[CRIU] [PATCH v4 32/41] pid: Create pid_ns helpers
Andrei Vagin
avagin at virtuozzo.com
Thu May 4 22:51:23 PDT 2017
On Thu, May 04, 2017 at 07:10:37PM +0300, Kirill Tkhai wrote:
> Task may set last_pid only for its active pid namespace,
> so if NSpid of a child contains more then one level, we
> need external help to populate the whole pid hierarhy
> (pid in parent pid_ns, pid in grand parent etc). Pid ns
> helpers are used for that.
>
> These are childred of usernsd, which are listening for
> socket, and setting requested last pid in their active
> pid_ns.
>
> v4: Move destroy_pid_ns_helpers() before CR_STATE_RESTORE_SIGCHLD
> change, as they must die before zombies.
>
> v3: Block SIGCHLD during stoppinig of pid_ns helpers.
>
> Signed-off-by: Kirill Tkhai <ktkhai at virtuozzo.com>
> ---
> criu/cr-restore.c | 7 +
> criu/include/namespaces.h | 3 +
> criu/namespaces.c | 253 +++++++++++++++++++++++++++++++++++++++++++++
> criu/ns-common.c | 51 +++++++++
> criu/pie/restorer.c | 5 +
> 5 files changed, 319 insertions(+)
> create mode 100644 criu/ns-common.c
>
> diff --git a/criu/cr-restore.c b/criu/cr-restore.c
> index 4c4ca37d7..3c35e5f08 100644
> --- a/criu/cr-restore.c
> +++ b/criu/cr-restore.c
> @@ -1605,6 +1605,8 @@ static int restore_task_with_children(void *_arg)

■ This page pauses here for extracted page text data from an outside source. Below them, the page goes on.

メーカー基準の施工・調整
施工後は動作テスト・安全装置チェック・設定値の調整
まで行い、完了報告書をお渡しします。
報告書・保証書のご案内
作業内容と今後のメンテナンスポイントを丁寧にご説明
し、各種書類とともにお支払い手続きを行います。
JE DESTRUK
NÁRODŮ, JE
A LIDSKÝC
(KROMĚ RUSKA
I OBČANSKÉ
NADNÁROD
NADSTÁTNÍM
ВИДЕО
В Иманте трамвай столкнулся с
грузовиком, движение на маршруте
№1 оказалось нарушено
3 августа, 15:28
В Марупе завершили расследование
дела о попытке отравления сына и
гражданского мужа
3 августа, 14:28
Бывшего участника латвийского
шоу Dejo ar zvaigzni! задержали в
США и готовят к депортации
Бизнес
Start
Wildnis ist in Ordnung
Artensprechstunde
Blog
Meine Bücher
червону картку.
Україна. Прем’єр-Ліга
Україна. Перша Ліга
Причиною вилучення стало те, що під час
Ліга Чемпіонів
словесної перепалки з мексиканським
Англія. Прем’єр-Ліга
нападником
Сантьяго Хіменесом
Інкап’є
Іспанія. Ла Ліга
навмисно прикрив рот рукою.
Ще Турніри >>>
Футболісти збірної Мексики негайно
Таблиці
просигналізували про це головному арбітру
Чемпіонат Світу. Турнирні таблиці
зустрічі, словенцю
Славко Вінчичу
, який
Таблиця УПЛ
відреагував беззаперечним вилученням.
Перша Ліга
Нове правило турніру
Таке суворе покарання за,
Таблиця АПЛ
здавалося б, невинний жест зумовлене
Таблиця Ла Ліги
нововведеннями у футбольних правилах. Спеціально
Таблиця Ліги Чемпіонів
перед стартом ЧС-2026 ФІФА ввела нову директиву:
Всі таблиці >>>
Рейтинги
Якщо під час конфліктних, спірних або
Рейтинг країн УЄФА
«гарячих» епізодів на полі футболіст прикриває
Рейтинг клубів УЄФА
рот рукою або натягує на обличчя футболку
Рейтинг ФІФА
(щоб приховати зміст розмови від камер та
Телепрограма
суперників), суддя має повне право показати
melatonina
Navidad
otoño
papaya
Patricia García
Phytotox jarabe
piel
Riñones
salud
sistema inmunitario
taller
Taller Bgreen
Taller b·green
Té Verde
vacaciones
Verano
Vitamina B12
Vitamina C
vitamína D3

> pr_err("Can't add fd to fdstore\n");
> return -1;
> }
> + if (create_pid_ns_helper(pid_ns) < 0)
> + goto err;
> }
>
> if (restore_task_mnt_ns(current))
> @@ -2038,6 +2040,10 @@ static int restore_root_task(struct pstree_item *init)

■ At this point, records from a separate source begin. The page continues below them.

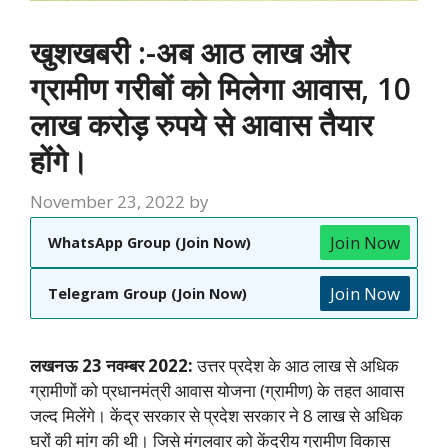
खुशखबरी :-अब आठ लाख और
ग्रामीण गरीबों को मिलेगा आवास, 10
लाख करोड़ रुपये से आवास तैयार
होंगे।
November 23, 2022
by
Join Now
WhatsApp Group (Join Now)
Join Now
Telegram Group (Join Now)
लखनऊ 23 नवम्बर 2022:
उत्तर प्रदेश के आठ लाख से अधिक
ग्रामीणों को प्रधानमंत्री आवास योजना (ग्रामीण) के तहत आवास
जल्द मिलेंगे। केंद्र सरकार से प्रदेश सरकार ने 8 लाख से अधिक
घरों की मांग की थी। जिसे मंगलवार को केंद्रीय ग्रामीण विकास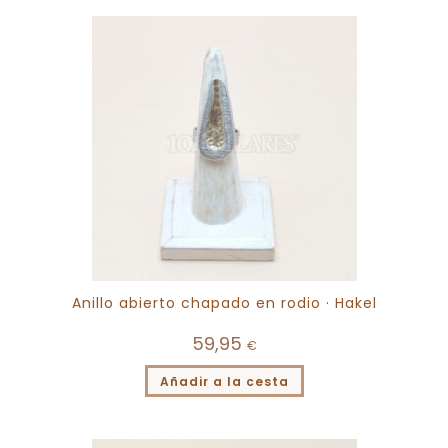
Anillo abierto chapado en rodio · Hakel
59,95
€
Añadir a la cesta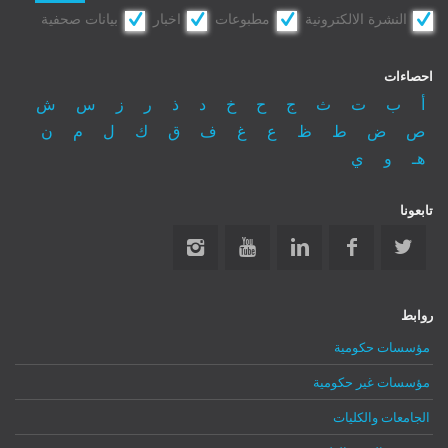
النشرة الالكترونية
مطبوعات
اخبار
بيانات صحفية
احصاءات
أ
ب
ت
ث
ج
ح
خ
د
ذ
ر
ز
س
ش
ص
ض
ط
ظ
ع
غ
ف
ق
ك
ل
م
ن
هـ
و
ي
تابعونا
روابط
مؤسسات حكومية
مؤسسات غير حكومية
الجامعات والكليات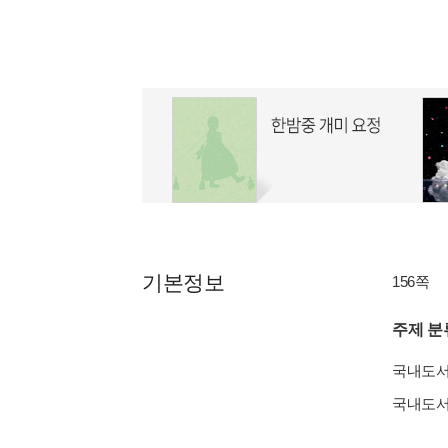
기본정보
156쪽
주제 분
국내도
국내도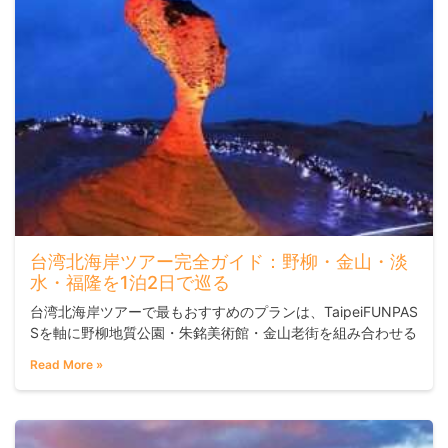
台湾北海岸ツアー完全ガイド：野柳・金山・淡
水・福隆を1泊2日で巡る
台湾北海岸ツアーで最もおすすめのプランは、TaipeiFUNPAS
Sを軸に野柳地質公園・朱銘美術館・金山老街を組み合わせる
1泊2日の周遊ルートです。MRT・バス乗り放題で効率よく移
Read More »
動でき、自然・アート・グルメをひとつの旅にまとめられま
す。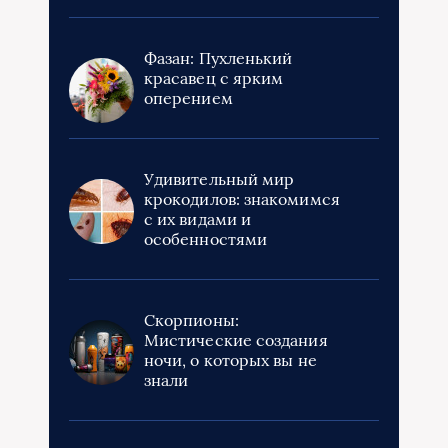
Фазан: Пухленький
красавец с ярким
оперением
Удивительный мир
крокодилов: знакомимся
с их видами и
особенностями
Скорпионы:
Мистические создания
ночи, о которых вы не
знали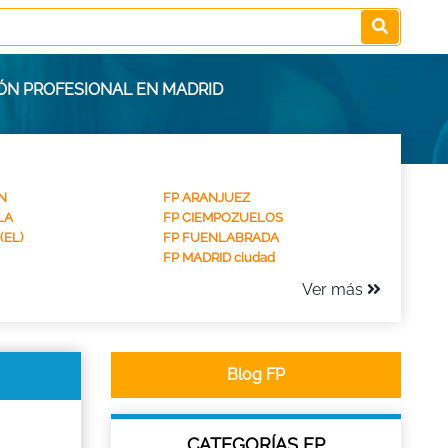
IÓN PROFESIONAL EN MADRID
N
FP ARANJUEZ
LA
FP CIEMPOZUELOS
(EL)
FP FUENLABRADA
FP MADRID ciudad
Ver más
Blog FP
CATEGORÍAS FP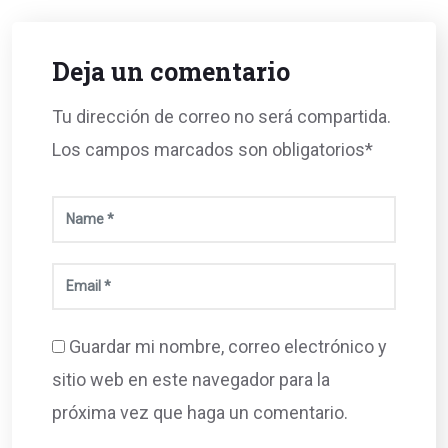
Deja un comentario
Tu dirección de correo no será compartida.
Los campos marcados son obligatorios*
Guardar mi nombre, correo electrónico y
sitio web en este navegador para la
próxima vez que haga un comentario.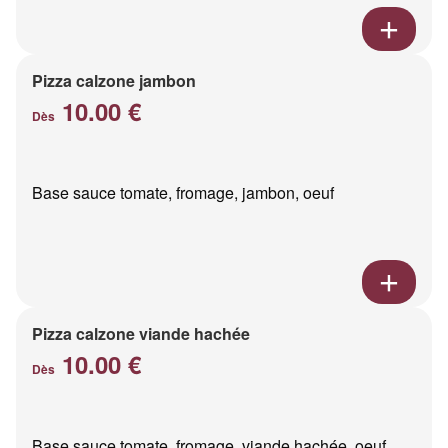
Pizza calzone jambon
10.00 €
Dès
Base sauce tomate, fromage, jambon, oeuf
Pizza calzone viande hachée
10.00 €
Dès
Base sauce tomate, fromage, viande hachée, oeuf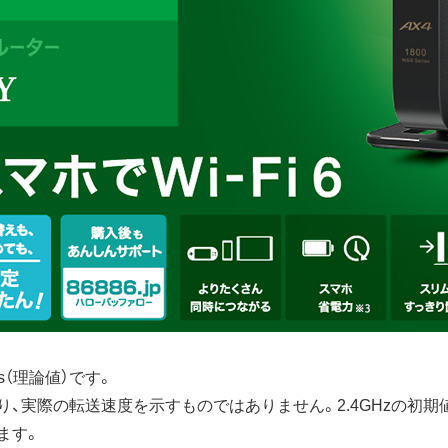
ps（理論値）です。
、実際の転送速度を示すものではありません。2.4GHzの初期値は2
ます。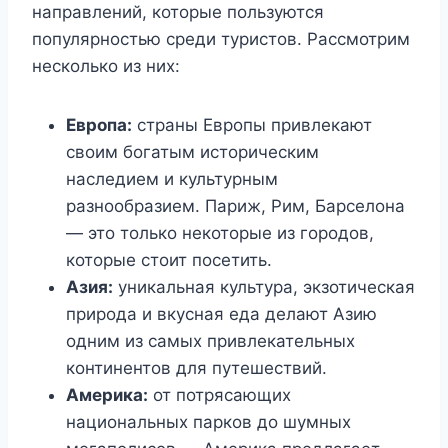
направлений, которые пользуются
популярностью среди туристов. Рассмотрим
несколько из них:
Европа:
страны Европы привлекают
своим богатым историческим
наследием и культурным
разнообразием. Париж, Рим, Барселона
— это только некоторые из городов,
которые стоит посетить.
Азия:
уникальная культура, экзотическая
природа и вкусная еда делают Азию
одним из самых привлекательных
континентов для путешествий.
Америка:
от потрясающих
национальных парков до шумных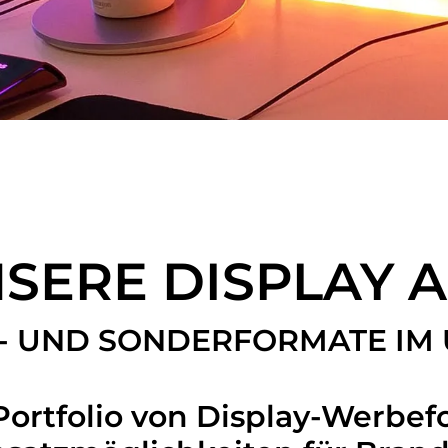
SERE DISPLAY 
- UND SONDERFORMATE IM 
Portfolio von Display-Werbe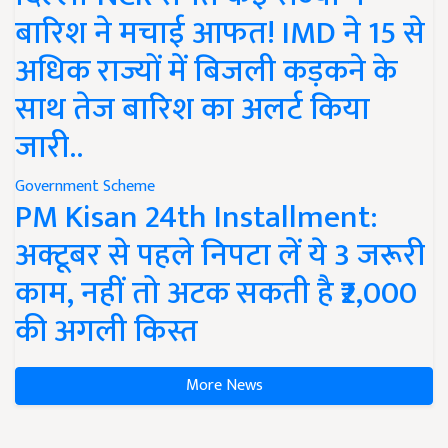
बारिश ने मचाई आफत! IMD ने 15 से
अधिक राज्यों में बिजली कड़कने के
साथ तेज बारिश का अलर्ट किया
जारी..
Government Scheme
PM Kisan 24th Installment:
अक्टूबर से पहले निपटा लें ये 3 जरूरी
काम, नहीं तो अटक सकती है ₹2,000
की अगली किस्त
More News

> task_entries->nr_threads--;
> }
>
> + ret = destroy_pid_ns_helpers();
> + if (ret < 0)
> + goto out_kill;
> +
> ret = restore_switch_stage(CR_STATE_RESTORE_SIGCHLD);
> if (ret < 0)
> goto out_kill;
> @@ -2141,6 +2147,7 @@ static int restore_root_task(struct pstree_item *init)
> return 0;
>
> out_kill:
> + destroy_pid_ns_helpers();
> /*
> * The processes can be killed only when all of them have been created,
> * otherwise an external proccesses can be killed.
> diff --git a/criu/include/namespaces.h b/criu/include/namespaces.h
> index 37b65b0db..b81957668 100644
> --- a/criu/include/namespaces.h
> +++ b/criu/include/namespaces.h
> @@ -267,5 +267,8 @@ static inline int pid_ns_root_off(void)
> return 0;
> }
> extern int reserve_pid_ns_helpers(void);
> +extern int create_pid_ns_helper(struct ns_id *ns);
> +extern int destroy_pid_ns_helpers(void);
> +extern int request_set_next_pid(int pid_ns_id, pid_t pid, int sk);
>
> #endif /* __CR_NS_H__ */
> diff --git a/criu/namespaces.c b/criu/namespaces.c
> index 97ea2b0e6..f65f06003 100644
> --- a/criu/namespaces.c
> +++ b/criu/namespaces.c
> @@ -15,6 +15,7 @@
> #include <errno.h>
> #include <sys/ioctl.h>
> #include <sys/ptrace.h>
> +#include <sys/file.h>
>
> #include "page.h"
> #include "rst-malloc.h"
> @@ -38,6 +39,11 @@
> #include "fdstore.h"
> #include "proc_parse.h"
>
> +#define __sys(foo) foo
> +#define __sys_err(ret) (-errno)
> +
> +#include "ns-common.c"
> +
> static struct ns_desc *ns_desc_array[] = {
> &net_ns_desc,
> &uts_ns_desc,
> @@ -49,6 +55,8 @@ static struct ns_desc *ns_desc_array[] = {
> };
>
> static unsigned int join_ns_flags;
> +/* Creation of every helper are synchronized by userns_sync_lock */
> +static int nr_pid_ns_helper_created = 0;
>
> int check_namespace_opts(void)
> {
> @@ -2532,5 +2540,250 @@ int reserve_pid_ns_helpers(void)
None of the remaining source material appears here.